My healthcare experiences didn’t help, either: the psychologist who scoffed at my worries; the gynecologist who called me a liar; the orthopedist who told me to get a psychiatrist; the urologist who laughed at my questions; the family doctor who told me to go to the gym when I came in for laryngitis. A few months ago, a nurse made a crude comment about my breast size and announced that her boyfriend had to stop taking the medication that I need to survive, because it made him really fat.
Given all that, it’s not surprising that I wondered how people with tattoos had so much confidence about what to do with their bodies, and weren’t afraid to let others see their bodies. But what if my body, too, is something to take ownership of, to celebrate and decorate, not tolerate and hide?
Will it hurt?
I didn’t even have to leave the neighborhood. I walked into Eastern Pass Tattoo Company on Passyunk Avenue (where a sign warns that they don’t tolerate art directors or half-steppers) with my design on a Monday, and on Tuesday afternoon, I gave artist Marco Mazzarelli my arm.
“I’m a little nervous about whether this will hurt,” I admitted as he poised the ink over my right wrist.
“You’ll be fine,” he said breezily. “Your adrenaline is going. Your body started it up as soon as you came in the door, whether or not you know it.”
It did hurt, like a fresh, tingling burn that didn’t spread much, but grew more intense as the minutes passed. I breathed deep and reminded myself of things that hurt much worse. An arthrogram. A migraine. Physical therapy.

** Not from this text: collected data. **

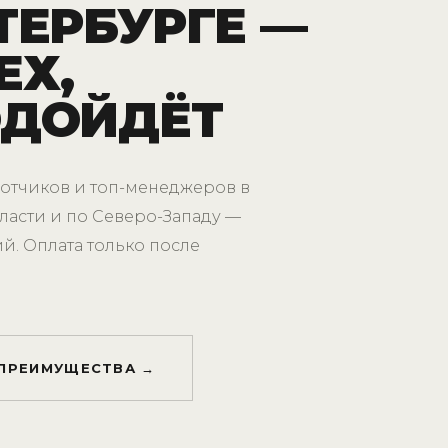
ТЕРБУРГЕ —
ЕХ,
ОДОЙДЁТ
отчиков и топ-менеджеров в
ласти и по Северо-Западу —
й. Оплата только после
ПРЕИМУЩЕСТВА →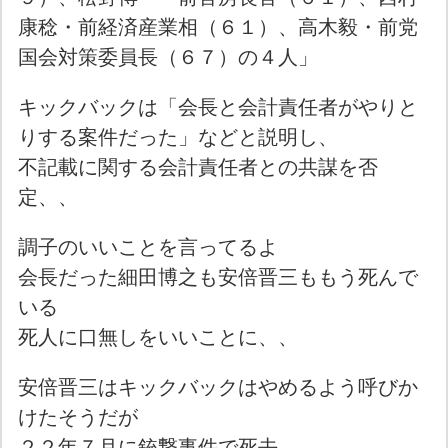
康稔・前経済産業相（６１）、高木毅・前党
国会対策委員長（６７）の４人」
キックバックは「会長と会計責任者がやりと
りする案件だった」などと説明し、
不記載に関する会計責任者との共謀を否
定、、
調子のいいことを言ってるよ
会長だった細田博之も安倍晋三ももう死んで
いる
死人に口無しをいいことに、、
安倍晋三はキックバックはやめるよう呼びか
けたそうだが
２２年７月に銃撃事件で死去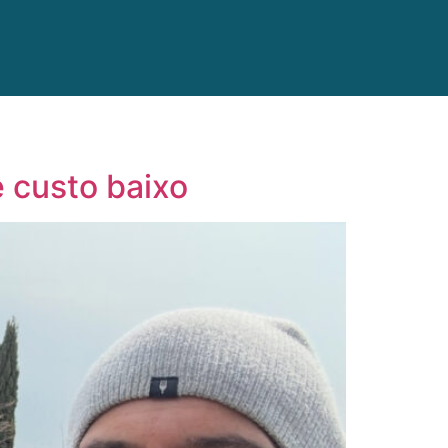
 custo baixo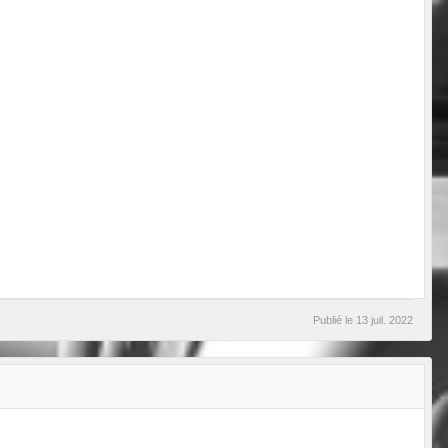
Publié le
13 juil. 2022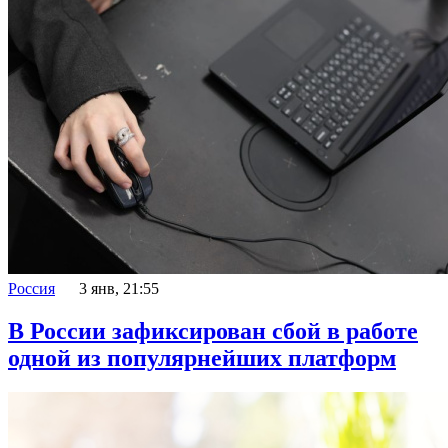
Россия
3 янв, 21:55
В России зафиксирован сбой в работе
одной из популярнейших платформ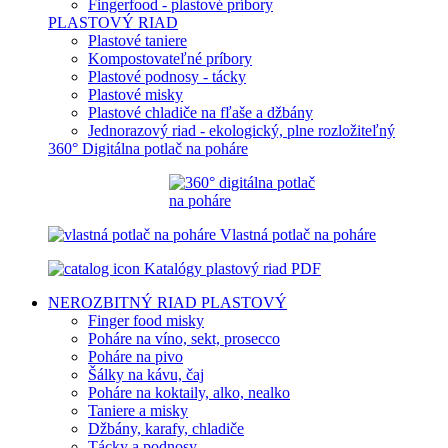
Fingerfood - plastové príbory
PLASTOVÝ RIAD
Plastové taniere
Kompostovateľné príbory
Plastové podnosy - tácky
Plastové misky
Plastové chladiče na fľaše a džbány
Jednorazový riad - ekologický, plne rozložiteľný
360° Digitálna potlač na poháre
Vlastná potlač na poháre
Katalógy plastový riad PDF
NEROZBITNÝ RIAD
PLASTOVÝ
Finger food misky
Poháre na víno, sekt, prosecco
Poháre na pivo
Šálky na kávu, čaj
Poháre na koktaily, alko, nealko
Taniere a misky
Džbány, karafy, chladiče
Tácky a podnosy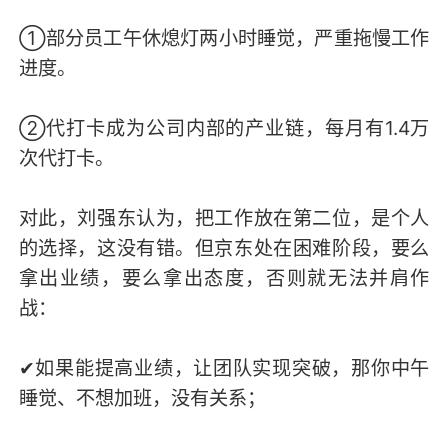
①部分员工午休熄灯两小时睡觉，严重拖慢工作
进度。
②代打卡成为公司内部的产业链，每月有1.4万
次代打卡。
对此，刘强东认为，把工作放在第二位，是个人
的选择，这没有错。但京东处在困难阶段，要么
拿出业绩，要么拿出态度，否则就无法并肩作
战：
✔如果能提高业绩，让团队实现突破，那你中午
睡觉、不想加班，没有关系；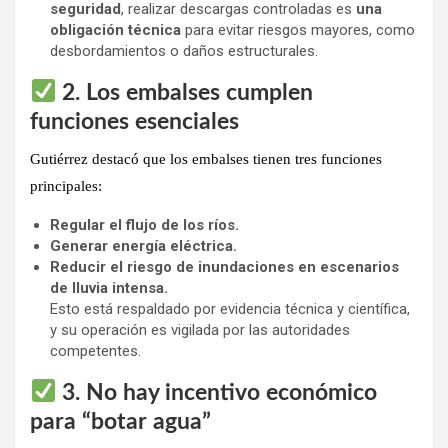
seguridad
, realizar descargas controladas es
una
obligación técnica
para evitar riesgos mayores, como
desbordamientos o daños estructurales.
2. Los embalses cumplen
funciones esenciales
Gutiérrez destacó que los embalses
tienen tres funciones
principales
:
Regular el flujo de los ríos.
Generar energía eléctrica.
Reducir el riesgo de inundaciones en escenarios
de lluvia intensa.
Esto está respaldado por evidencia técnica y científica,
y su operación es vigilada por las autoridades
competentes.
3. No hay incentivo económico
para “botar agua”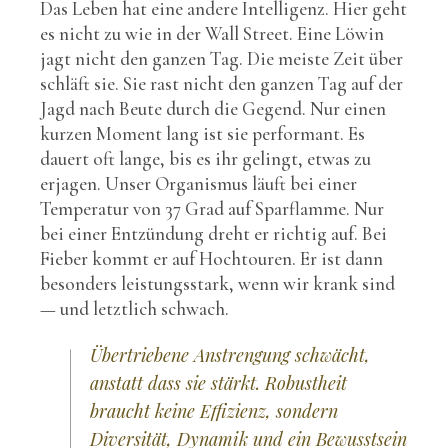
Das Leben hat eine andere Intelligenz. Hier geht
es nicht zu wie in der Wall Street. Eine Löwin
jagt nicht den ganzen Tag. Die meiste Zeit über
schläft sie. Sie rast nicht den ganzen Tag auf der
Jagd nach Beute durch die Gegend. Nur einen
kurzen Moment lang ist sie performant. Es
dauert oft lange, bis es ihr gelingt, etwas zu
erjagen. Unser Organismus läuft bei einer
Temperatur von 37 Grad auf Sparflamme. Nur
bei einer Entzündung dreht er richtig auf. Bei
Fieber kommt er auf Hochtouren. Er ist dann
besonders leistungsstark, wenn wir krank sind
— und letztlich schwach.
Übertriebene Anstrengung schwächt,
anstatt dass sie stärkt. Robustheit
braucht keine Effizienz, sondern
Diversität, Dynamik und ein Bewusstsein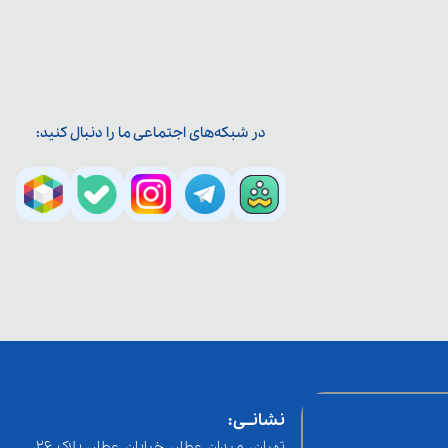
در شبکه‌های اجتماعی ما را دنبال کنید:
نشانــی:
تهران، میدان عطار، خیابان عطار، پلاک 26،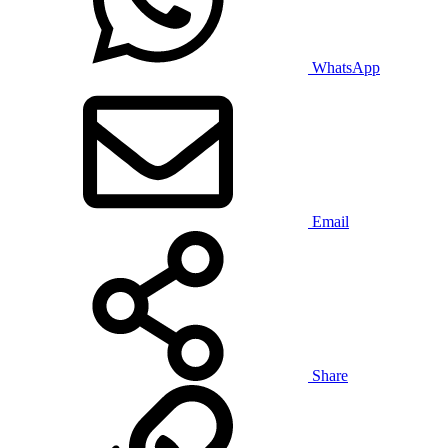
WhatsApp
Email
Share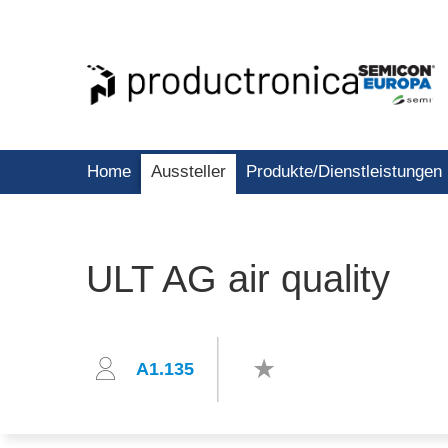
Home
Aussteller
Produkte/Dienstleistungen
ULT AG air quality
A1.135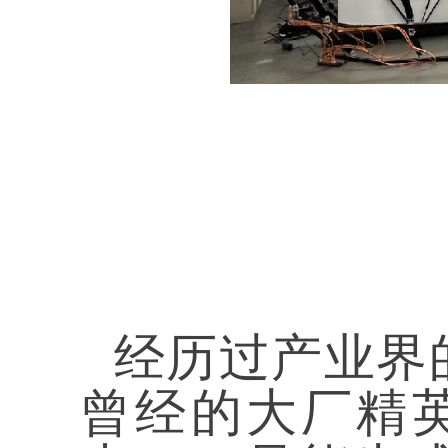
经历过产业界
曾经的大厂精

It was all over within 20 minutes. I admired the clean black script lodged for life on the soft underside of my lower right arm. It swelled a little and felt like bad sunburn for a couple of days, then got itchy. A few weeks later, it’s healed perfectly.
The compliment I need
My tattoo comes from Jane Austen’s Pride and Prejudice, which has entertained and comforted me through decades of dark times, from sleepless nights to hospital stays. The quote is in the chapter where Austen’s obsequious clergyman, Mr. Collins, keeps trying to flatter Elizabeth Bennet, instead of listening to her when she says she won’t marry him.
“Pay me the compliment of believing what I say,” she demands. Praise means nothing if it’s from someone who refuses to understand you. Real love lies in listening. The quote also reflects my intention to stay honest (with myself and others), even when it’s difficult. It’s a note to healthcare providers to respect me and take me seriously. And it’s a little reminder from my own body to a brain that hates to slow down and be vulnerable: believe what I tell you, whether it’s sickness, injury, or physical echoes of trauma. Give me gentleness and rest.
The handwriting is from someone who shows me steady, companionable care when I need it most, and always listens to me.
But maybe the best thing of all about the tattoo is now that I’ve explained all about it, I realize that it doesn’t matter what you think of it. It has meaning to me, and that’s enough—just like my own body.